NHRC, FNJ to form body to protect journos
Kathmandu June 13
The National Human Rights Commission and the Federation of Nepali Journalists have prepared a draft proposal for the formation of a mechanism that would ensure protection to journalists.
A meeting of the two organisations held here today decided to work together for the protection of journalists. The two institutions had been discussing the issue since 2012, said journalist Binod Bhattrai, adding that the draft had been handed over to NHRC.
At a programme organised by FNJ in Lalitpur today, NHRC Chairman Anup Raj Sharma said even journalists received indirect threats from state organs. “The mechanism will ensure the safety of journalists,” he said.
FNJ President Govinda Acharya said the FNJ was coordinating with the NHRC to ensure the safety of journalists. “We will reach an agreement with NHRC to promote freedom of expression,” said Acharya.

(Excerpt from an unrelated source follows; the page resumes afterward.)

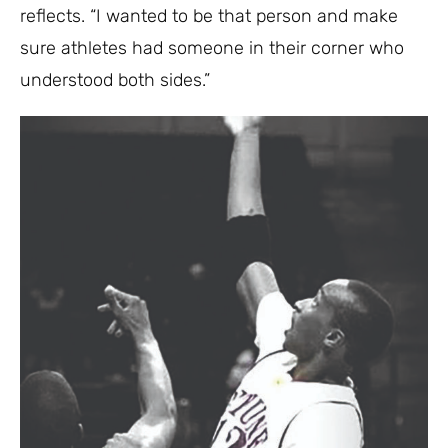
reflects. “I wanted to be that person and make
sure athletes had someone in their corner who
understood both sides.”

Robert Shaw, a representative of International Media Support, said politically Nepal was at crossroads. “Critical voices and independent journalism are more necessary in Nepal,” he added.
Former FNJ president Shiva Gaule and journalist Prateek Pradhan raised issues facing journalists in Nepal and the critique of the report ‘Defending Journalism’, which was launched today.
“Around the world, journalists work under immense risk and are subjected to threats, physical assault, imprisonment and even murder. The types of perpetrators are varied and growing and include extremist groups, government officials and individuals with power and influence. Meanwhile, impunity rates for those who commit these crimes are still hovering near 90 per cent,” states the report.
According to the report, the outcome of a seven-country research analyses in depth how safety responses have taken hold in these countries. The research documents said how despite the immense ongoing challenge in Afghanistan, Iraq, Nepal, and Pakistan, some important advances had been made to develop joint structures and innovate approaches to defend journalism.
“It examines the long road Colombia has followed in the establishment of its protection programme and looks at what organisations and bodies working on the ground in Indonesia and Philippines struggle against and what they have achieved using the resources available to them,” the report added.